Google today is announcing an overhaul of its Google Play Music streaming app for Android, iOS, and the web.
Probably the most fascinating aspect of the new version of the app is that, if you opt in, it will recommend music that’s appropriate given your location and what you’re currently doing. So if you’re sitting in your office, Google will suggest music that’s appropriate for that context.
“Your workout music is front and center as you walk into the gym, a sunset soundtrack appears just as the sky goes pink, and tunes for focusing turn up at the library,” Google Play Music lead product manager Elias Roman wrote in a blog post.
This lines up with an industry-wide trend of attempting to provide music that’s perfect for your situation. No other music streaming app — like Spotify or Apple Music — currently offers anything like this. It’s a higher level of personalization than many people are used to, and it’s possible because Google already knows where you are, so long as you allow it to know that information.
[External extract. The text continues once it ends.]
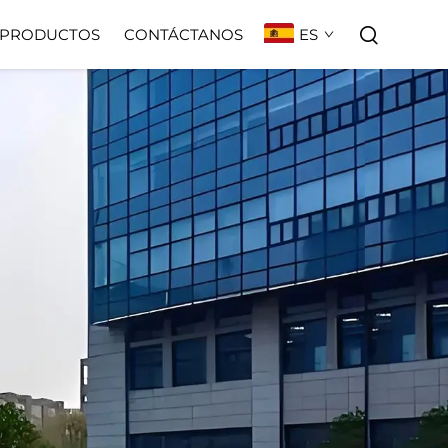
ES
PRODUCTOS
CONTÁCTANOS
But Google isn’t exclusively reliant on algorithms to suggest music. Recommendations that appear at the top of the app’s redesigned home screen are “powered by Google’s machine learning systems and honed by our team of expert music curators,” Roman wrote, and the recommendations will improve as time goes by and you use the service more. Not that the human touch is new; human-generated playlists became more prevalent in the app following Google’s acquisition of Songza in 2014.
Also new: If you’re a subscriber — a free tier lets you listen to stations, but you can choose individual songs to play and get rid of the ads if you pay $9.99 a month — the app will automatically make you a playlist that’s available to play offline “based on what you’ve listened to recently,” Roman wrote. You don’t have to download the playlist in advance. (This feature can be disabled.)
The new additions amount to thoughtful improvements on an app that Google doesn’t update all that often. This particular update is timely because Google Play Music is the default streaming option for the Google Home speaker that recently went on sale. It’s also free to use on Chromecast devices, such as the newly released 4K Chromecast Ultra. And it ships with the Google Pixel smartphones that came out last month. In short, this is a good time for Google to make sure that its standard-issue music app is appealing enough that users don’t bother to install alternatives.
Google Play Music’s library contains 35 million songs. Google has not talked about how many users the service has.